Untitled, 1994, wool and natural dyes, 4 x 6 feet, woven in Teotitlán del Valle, Mexico
</em>
<em>Lerman tapestry being made, based on one of her watercolors, in Teotitlán del Valle, Mexico, 1994</em>
<em>Leopard Brings In The Night</em>, Tapestry, 69 x 49 inches
Statement

Integrating Opposites

I have lived in both Eastern and Western, rural and urban settings; and I draw from these sources equally. I grew up in rural Kentucky of Russian parents. My journey has been about integrating opposites. The two years on a Japanese Fulbright at age twenty-five were very formative. I saw the global resources, both visual and conceptual, that were available to an open mind. In Japan, I studied the ink traditions of calligraphy and sumi-ye, which at first glance seemed an extension of my Abstract Expressionist background. I realize in retrospect that the encounter with the larger scope of Japanese art affected my thinking more deeply than just the understanding of style.

The Japanese culture teaches its audience to seek a subtext in its artwork, as the viewer translates the visual beauty into a narrative and symbolic reading. My interest in issues of “meaning” subverted my early formalist training. I began to be challenged by artwork that revealed itself in layers of narrative symbolism, and I aspired to consciously make such work my own.

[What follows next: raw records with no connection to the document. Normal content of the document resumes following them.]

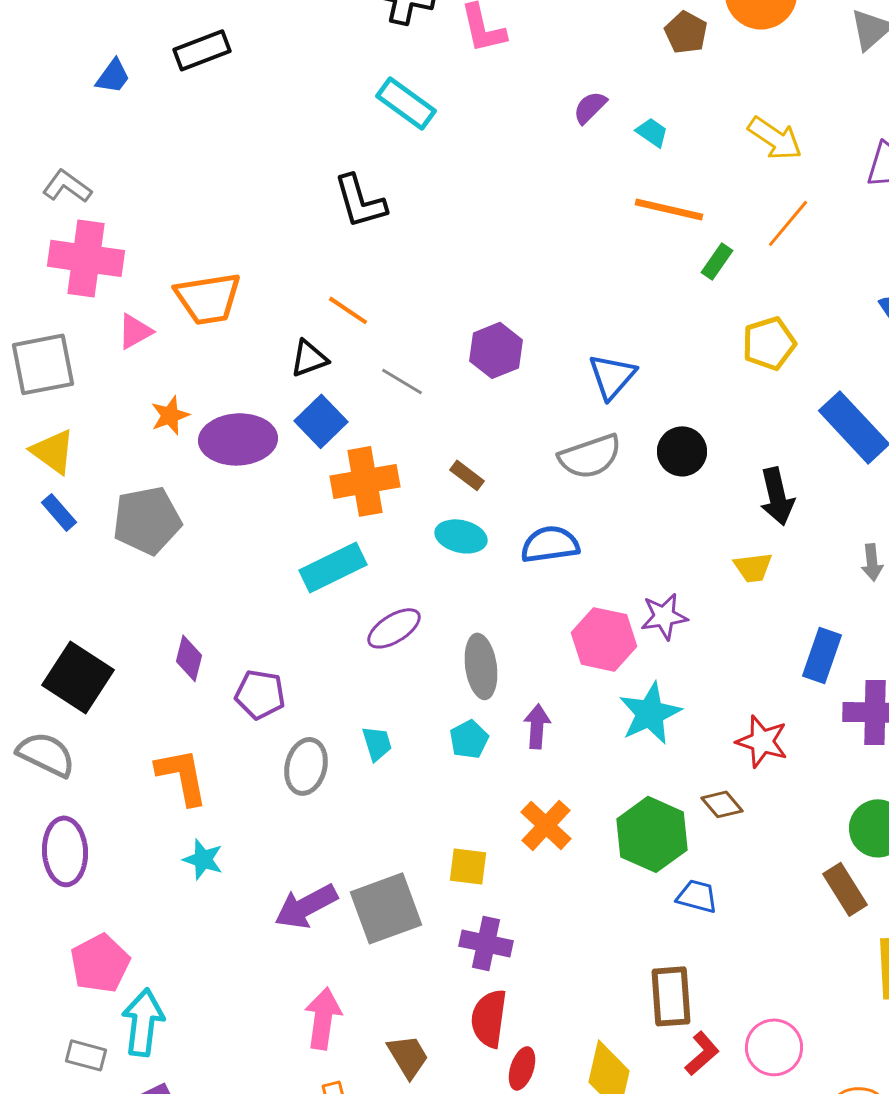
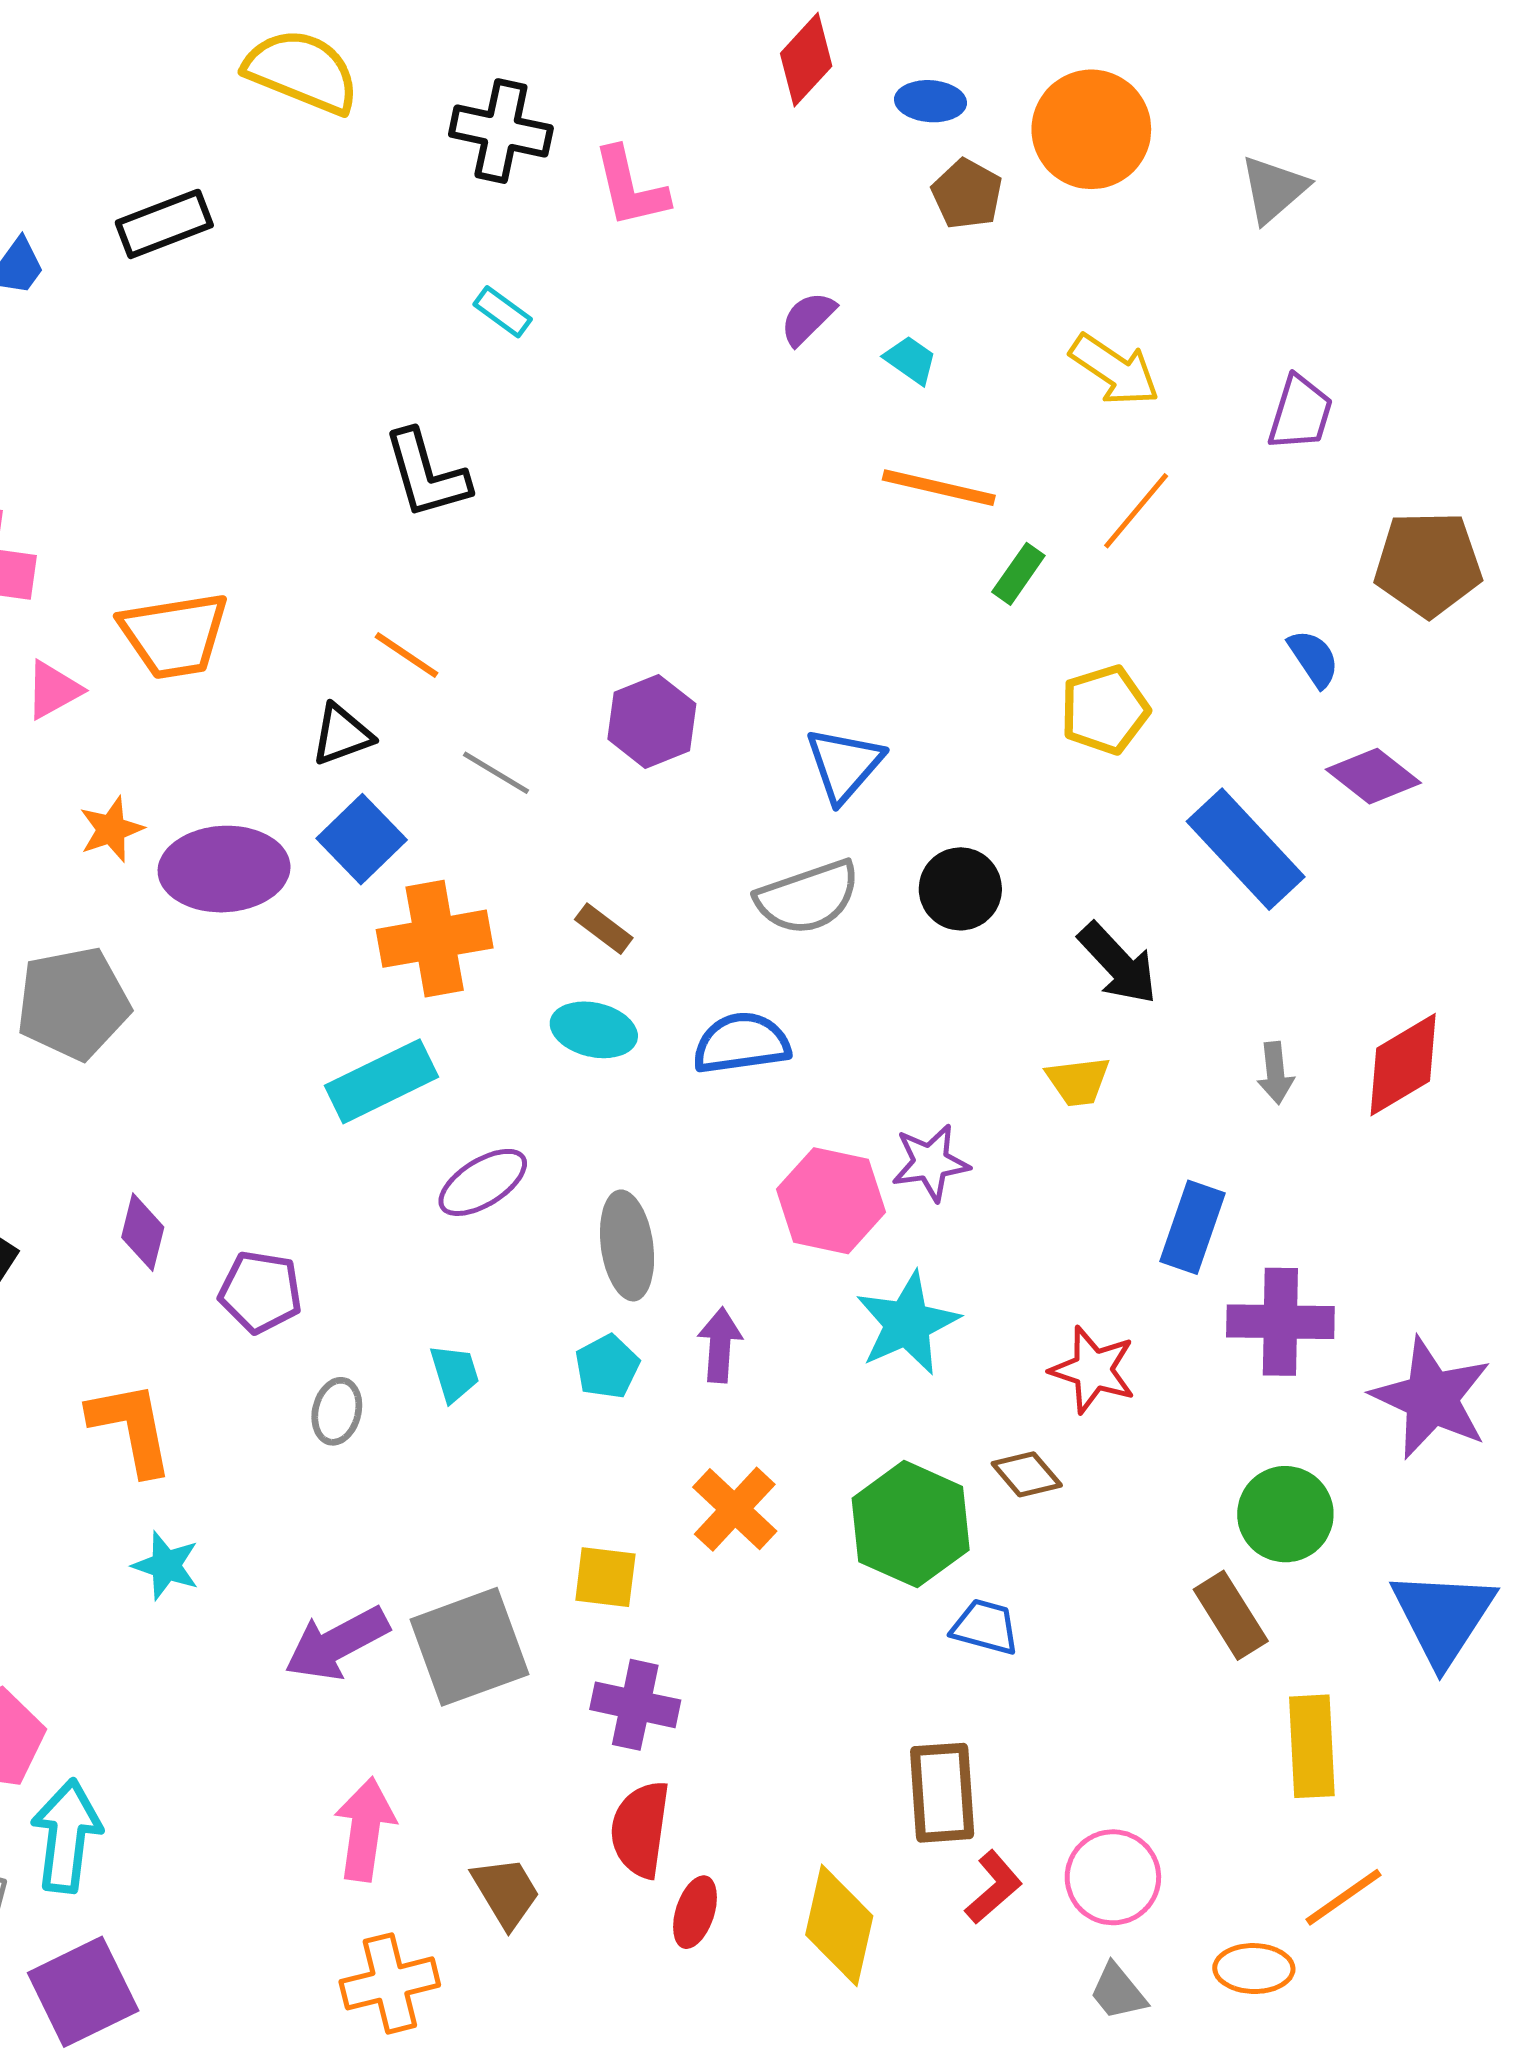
cyan rectangle: (406, 103) -> (503, 312), size x0.6
black arrow: (777, 496) -> (1118, 964), turned -30
gray ellipse: (306, 766) -> (337, 1411), size x0.7

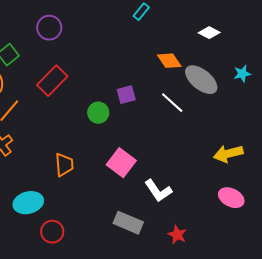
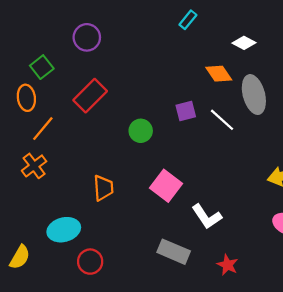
white diamond: (209, 33) -> (244, 43), moved
gray ellipse: (201, 80) -> (254, 95), turned 36
purple square: (126, 95) -> (186, 111), moved

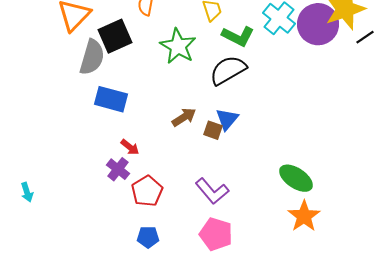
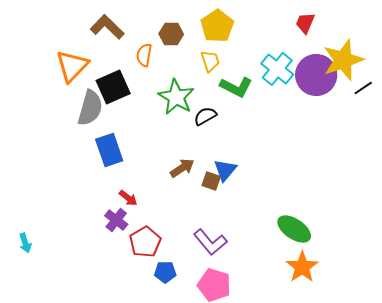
black semicircle: (228, 70) -> (205, 116), moved, size x0.6
blue rectangle: (111, 99) -> (109, 150), turned 56
blue pentagon: (148, 237) -> (165, 272), moved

Old Things Bloom in New Hands, 1973, hand-ground oil on canvas, 30 x 40 inches

Old Things Bloom in New Hands, 1973, hand-ground oil on canvas, 30 x 40 inches

When I returned to New York in the mid-1960s, I looked at Magritte again. This led me to work in a realistic mode, in order to paint about ideas and to communicate on two levels at once. Thus, I began to accrue the necessary skills and the vocabulary. To build a “world” is a slow, additive process, but I found that one must go backwards to move forward. In 1972, I felt iconoclastic when I integrated sentences into the borders of “high art” painting, made with traditional techniques: homemade Old Masters’ medium and hand-ground pigments. I believe I was the first to use whole sentences as part of illusionistic painting. Since I crossed that line, words have run parallel to images in my paintings. I realize that the early experience of decoding the poems in Japanese paintings stayed with me. In that context, words accompany images “associatively,” not “interpretively” [sic].

To develop a repertory of images, I have needed to visit, work, and explore symbols in key places on the globe. I have both borrowed and invented in order to create an iconography. My method is to paint from figures that I collect. In the process, I invent architectural structures in Fome-Cor to create a context. The chosen and constructed objects often look fantastic. By building them, their illogic takes on a tangibility. Afterwards, I render them realistically so as to substantiate their existence.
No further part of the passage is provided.